OK, he didn't mind control her or anything. She deliberately chose to ditch you for another guy. Do you have a good reason to forgive that? Do you have reason to believe it won't happen again?
"To make matters worse she doesn't know where she's gonna be in a few months."
In other words, she has the chance to string you along and then leave without having to deal with it - or, worse, to genuinely start to care for you, and leave anyway. Is that worth it to you? It's possible she knows she is going to leave, and simply lying to you.
"She tells me things that no one knows about her, horrible things that happened to her, that she doesn't tell anyone but me."
That doesn't mean she loves you, just that she needs comfort and knows you will provide it. I'm sure she needs the help, and I know you're happy to provide, but many a frustrated "let's just be friends" was born from this kind of thing.
"We have never been physically intimate, though we have slept together several times."
This is not evidence that she doesn't like you - but it is a *lack* of evidence that she considers you more than that.
"I'd kill a hundred men to ease her pain."
While romantic, protective instincts are good, they are also a sign that you are in an emotionally vulunerable position. If she actually asks you to do anything substantial (involving money, violence, or serious time investment on your part), you must really consider whether she is taking advantage of you.

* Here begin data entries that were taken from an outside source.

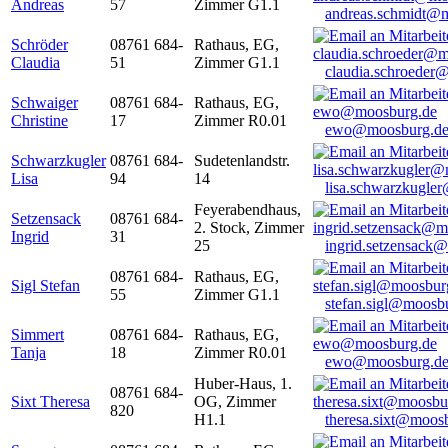
Andreas
57
Zimmer G1.1
andreas.schmidt@
Schröder
08761 684-
Rathaus, EG,
Claudia
51
Zimmer G1.1
claudia.schroeder
Schwaiger
08761 684-
Rathaus, EG,
Christine
17
Zimmer R0.01
ewo@moosburg.d
Schwarzkugler
08761 684-
Sudetenlandstr.
Lisa
94
14
lisa.schwarzkugle
Feyerabendhaus,
Setzensack
08761 684-
2. Stock, Zimmer
Ingrid
31
25
ingrid.setzensack
08761 684-
Rathaus, EG,
Sigl Stefan
55
Zimmer G1.1
stefan.sigl@moosb
Simmert
08761 684-
Rathaus, EG,
Tanja
18
Zimmer R0.01
ewo@moosburg.d
Huber-Haus, 1.
08761 684-
Sixt Theresa
OG, Zimmer
820
H1.1
theresa.sixt@moos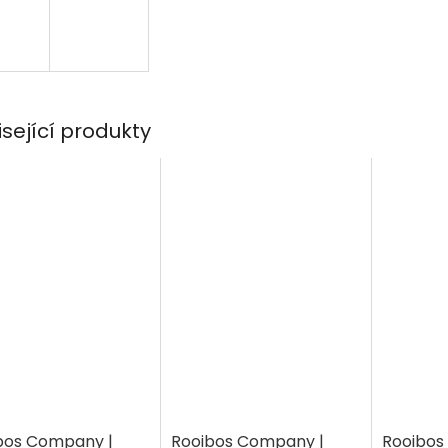
isející produkty
bos Company |
Rooibos Company |
Rooibos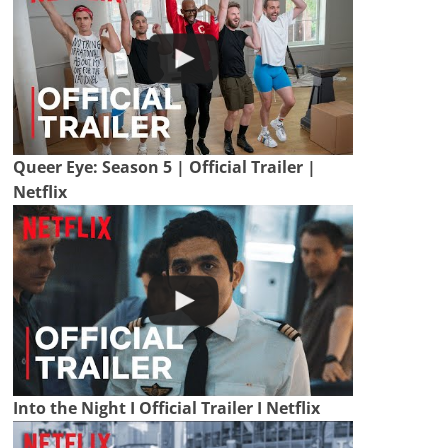
Queer Eye: Season 5 | Official Trailer |
Netflix
Into the Night I Official Trailer I Netflix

Look, I konw this feels good, and I'm not trying to crush any hopes here, but it sounds like she's just going to use you as a source of comfort, then leave without returning your affections. This is a nasty way to take advantage of a decent guy, and something you always have to watch out for.
You know the exact situation better than I do. Just sit back for a moment and honestly consider the points I've raised, just so you can make an informed decision.